Abstract

Between the about 5000 stars that we can see with the naked eye on a dark moon-less night, stretches the faint-glowing band of the Milky Way (Fig. 4.1), which was recognized by man since time immemorial. Its name originates from ancient Greek mythology. Persian scholar Abu Rachman Biruni (973–1048)—inventor of spherical trigonometry and author of over 100 books in all fields of science, from mathematics, physics and astronomy, to geography and ethnography—was the first to propose that the Milky Way is a collection of uncountable numbers of faint stars. This suggestion was confirmed in the fall of 1609 when Galilei pointed his telescope—invented in the Netherlands 1 year earlier—at the Milky Way. The fact that the Milky Way stars are so faint implies that—on average—they are far more distant than the individual stars that we can see with the naked eye.
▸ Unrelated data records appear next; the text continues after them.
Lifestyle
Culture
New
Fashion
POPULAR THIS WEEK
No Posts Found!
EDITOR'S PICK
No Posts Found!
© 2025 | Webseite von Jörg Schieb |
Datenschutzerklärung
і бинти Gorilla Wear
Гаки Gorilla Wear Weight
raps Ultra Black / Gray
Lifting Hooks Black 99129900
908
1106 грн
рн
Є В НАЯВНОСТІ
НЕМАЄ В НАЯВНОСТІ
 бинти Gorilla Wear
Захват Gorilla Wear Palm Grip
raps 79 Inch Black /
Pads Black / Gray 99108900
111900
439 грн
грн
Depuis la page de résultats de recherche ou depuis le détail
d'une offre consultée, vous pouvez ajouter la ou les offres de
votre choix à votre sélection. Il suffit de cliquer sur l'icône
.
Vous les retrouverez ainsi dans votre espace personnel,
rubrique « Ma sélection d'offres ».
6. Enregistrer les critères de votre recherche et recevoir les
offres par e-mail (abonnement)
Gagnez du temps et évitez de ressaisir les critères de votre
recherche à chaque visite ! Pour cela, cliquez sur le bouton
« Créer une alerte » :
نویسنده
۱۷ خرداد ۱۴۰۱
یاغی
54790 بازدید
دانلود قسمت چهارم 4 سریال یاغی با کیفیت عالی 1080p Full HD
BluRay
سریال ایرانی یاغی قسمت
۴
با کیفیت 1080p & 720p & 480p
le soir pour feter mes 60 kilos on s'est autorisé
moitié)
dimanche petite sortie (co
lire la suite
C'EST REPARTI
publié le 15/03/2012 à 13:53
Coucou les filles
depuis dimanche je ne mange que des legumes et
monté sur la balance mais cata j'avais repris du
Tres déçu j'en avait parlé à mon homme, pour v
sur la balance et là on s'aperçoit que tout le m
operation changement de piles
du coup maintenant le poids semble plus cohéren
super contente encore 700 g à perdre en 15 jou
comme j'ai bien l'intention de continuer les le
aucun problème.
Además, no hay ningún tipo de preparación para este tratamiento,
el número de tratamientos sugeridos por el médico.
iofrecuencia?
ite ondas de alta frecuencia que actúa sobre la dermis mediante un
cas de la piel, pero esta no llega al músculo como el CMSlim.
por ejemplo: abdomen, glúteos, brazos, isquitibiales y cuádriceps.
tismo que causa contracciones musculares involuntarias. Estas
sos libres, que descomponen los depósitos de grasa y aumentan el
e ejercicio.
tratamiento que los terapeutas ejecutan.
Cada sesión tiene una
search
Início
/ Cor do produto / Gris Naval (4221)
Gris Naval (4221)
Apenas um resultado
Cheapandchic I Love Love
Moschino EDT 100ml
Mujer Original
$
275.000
Around 1750, English instrument builder and amateur astronomer Thomas Wright (1711–1786) proposed in his book An Original Theory or New Hypothesis of the Universe that the sun and the nearby stars are part of an almost flat disk, “resembling a millstone”, of millions of stars, which in the plane of the disk extends much farther than in the direction perpendicular to the disk, and which surrounds us on all sides. In those days this was a purely theoretical thought, as one was not yet able to determine the distances of the stars. The real mapping of the Milky Way system started near the end of the eighteenth century and took almost two centuries. Step by step it proceeded as follows.